*What needs to be done*: The expected output is the full set of entries, retyped verbatim, pictures excluded.
-- Supplied material follows --
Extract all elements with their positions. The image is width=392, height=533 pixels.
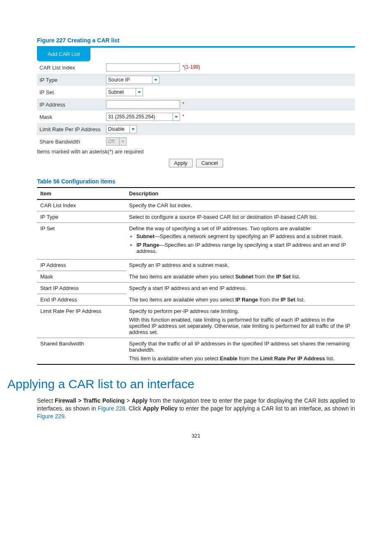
select-share-bandwidth-value: Off [108, 139, 115, 144]
svg-marker-2 [175, 116, 178, 118]
add-car-list-form: Add CAR List CAR List Index *(1-199) IP … [37, 46, 355, 167]
select-share-bandwidth: Off [106, 137, 127, 146]
chevron-down-icon [152, 76, 159, 83]
svg-marker-1 [138, 91, 141, 93]
table-row: Shared Bandwidth Specify that the traffi… [37, 338, 355, 365]
chevron-down-icon [136, 88, 143, 96]
svg-marker-4 [121, 141, 125, 143]
table-row: Start IP Address Specify a start IP addr… [37, 283, 355, 294]
select-ip-set-value: Subnet [108, 89, 124, 95]
select-limit-rate[interactable]: Disable [106, 125, 137, 133]
select-ip-type[interactable]: Source IP [106, 76, 159, 84]
label-ip-address: IP Address [37, 98, 104, 111]
select-ip-type-value: Source IP [108, 77, 130, 83]
select-ip-set[interactable]: Subnet [106, 88, 143, 96]
label-ip-type: IP Type [37, 74, 104, 86]
cancel-button[interactable]: Cancel [196, 159, 223, 167]
chevron-down-icon [119, 138, 126, 145]
hint-car-list-index: *(1-199) [182, 64, 200, 70]
figure-caption: Figure 227 Creating a CAR list [37, 37, 355, 44]
label-car-list-index: CAR List Index [37, 61, 104, 74]
body-paragraph: Select Firewall > Traffic Policing > App… [37, 397, 355, 420]
table-row: End IP Address The two items are availab… [37, 294, 355, 306]
table-caption: Table 56 Configuration items [37, 178, 355, 185]
select-mask-value: 31 (255.255.255.254) [108, 114, 155, 120]
tab-add-car-list[interactable]: Add CAR List [37, 48, 90, 61]
table-row: Mask The two items are available when yo… [37, 271, 355, 283]
link-figure-228[interactable]: Figure 228 [98, 405, 125, 412]
config-items-table: Item Description CAR List Index Specify … [37, 187, 355, 365]
select-mask[interactable]: 31 (255.255.255.254) [106, 113, 180, 121]
table-row: IP Address Specify an IP address and a s… [37, 260, 355, 271]
required-note: Items marked with an asterisk(*) are req… [37, 148, 355, 157]
table-row: CAR List Index Specify the CAR list inde… [37, 199, 355, 211]
section-heading: Applying a CAR list to an interface [7, 377, 355, 391]
chevron-down-icon [173, 113, 180, 121]
th-description: Description [126, 188, 355, 199]
apply-button[interactable]: Apply [169, 159, 193, 167]
hint-mask: * [182, 114, 184, 119]
select-limit-rate-value: Disable [108, 126, 125, 132]
svg-marker-3 [131, 128, 135, 130]
label-share-bandwidth: Share Bandwidth [37, 135, 104, 148]
th-item: Item [37, 188, 126, 199]
table-row: IP Set Define the way of specifying a se… [37, 223, 355, 260]
input-ip-address[interactable] [106, 100, 180, 109]
svg-marker-0 [154, 79, 157, 81]
link-figure-229[interactable]: Figure 229 [37, 413, 65, 419]
hint-ip-address: * [182, 101, 184, 107]
page-number: 321 [37, 433, 355, 439]
label-ip-set: IP Set [37, 86, 104, 98]
chevron-down-icon [129, 125, 136, 133]
input-car-list-index[interactable] [106, 63, 180, 72]
table-row: Limit Rate Per IP Address Specify to per… [37, 306, 355, 338]
table-row: IP Type Select to configure a source IP-… [37, 211, 355, 223]
label-limit-rate: Limit Rate Per IP Address [37, 123, 104, 135]
label-mask: Mask [37, 111, 104, 123]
-- Supplied material concluded --
*Result*:
Extract all elements with their positions. The image is width=392, height=533 pixels.
select-share-bandwidth-value: Off [108, 139, 115, 144]
svg-marker-2 [175, 116, 178, 118]
add-car-list-form: Add CAR List CAR List Index *(1-199) IP … [37, 46, 355, 167]
select-share-bandwidth: Off [106, 137, 127, 146]
chevron-down-icon [152, 76, 159, 83]
svg-marker-1 [138, 91, 141, 93]
table-row: Shared Bandwidth Specify that the traffi… [37, 338, 355, 365]
chevron-down-icon [136, 88, 143, 96]
svg-marker-4 [121, 141, 125, 143]
table-row: Start IP Address Specify a start IP addr… [37, 283, 355, 294]
select-ip-set-value: Subnet [108, 89, 124, 95]
select-limit-rate[interactable]: Disable [106, 125, 137, 133]
select-ip-type[interactable]: Source IP [106, 76, 159, 84]
label-ip-address: IP Address [37, 98, 104, 111]
select-ip-type-value: Source IP [108, 77, 130, 83]
select-ip-set[interactable]: Subnet [106, 88, 143, 96]
label-ip-type: IP Type [37, 74, 104, 86]
cancel-button[interactable]: Cancel [196, 159, 223, 167]
chevron-down-icon [119, 138, 126, 145]
hint-car-list-index: *(1-199) [182, 64, 200, 70]
figure-caption: Figure 227 Creating a CAR list [37, 37, 355, 44]
label-car-list-index: CAR List Index [37, 61, 104, 74]
body-paragraph: Select Firewall > Traffic Policing > App… [37, 397, 355, 420]
table-row: End IP Address The two items are availab… [37, 294, 355, 306]
table-caption: Table 56 Configuration items [37, 178, 355, 185]
select-mask-value: 31 (255.255.255.254) [108, 114, 155, 120]
tab-add-car-list[interactable]: Add CAR List [37, 48, 90, 61]
table-row: Mask The two items are available when yo… [37, 271, 355, 283]
link-figure-228[interactable]: Figure 228 [98, 405, 125, 412]
config-items-table: Item Description CAR List Index Specify … [37, 187, 355, 365]
select-mask[interactable]: 31 (255.255.255.254) [106, 113, 180, 121]
table-row: IP Address Specify an IP address and a s… [37, 260, 355, 271]
required-note: Items marked with an asterisk(*) are req… [37, 148, 355, 157]
table-row: CAR List Index Specify the CAR list inde… [37, 199, 355, 211]
section-heading: Applying a CAR list to an interface [7, 377, 355, 391]
chevron-down-icon [173, 113, 180, 121]
th-description: Description [126, 188, 355, 199]
apply-button[interactable]: Apply [169, 159, 193, 167]
hint-mask: * [182, 114, 184, 119]
select-limit-rate-value: Disable [108, 126, 125, 132]
svg-marker-3 [131, 128, 135, 130]
label-share-bandwidth: Share Bandwidth [37, 135, 104, 148]
th-item: Item [37, 188, 126, 199]
table-row: IP Set Define the way of specifying a se… [37, 223, 355, 260]
input-ip-address[interactable] [106, 100, 180, 109]
svg-marker-0 [154, 79, 157, 81]
link-figure-229[interactable]: Figure 229 [37, 413, 65, 419]
hint-ip-address: * [182, 101, 184, 107]
page-number: 321 [37, 433, 355, 439]
label-ip-set: IP Set [37, 86, 104, 98]
chevron-down-icon [129, 125, 136, 133]
input-car-list-index[interactable] [106, 63, 180, 72]
table-row: Limit Rate Per IP Address Specify to per… [37, 306, 355, 338]
table-row: IP Type Select to configure a source IP-… [37, 211, 355, 223]
label-limit-rate: Limit Rate Per IP Address [37, 123, 104, 135]
label-mask: Mask [37, 111, 104, 123]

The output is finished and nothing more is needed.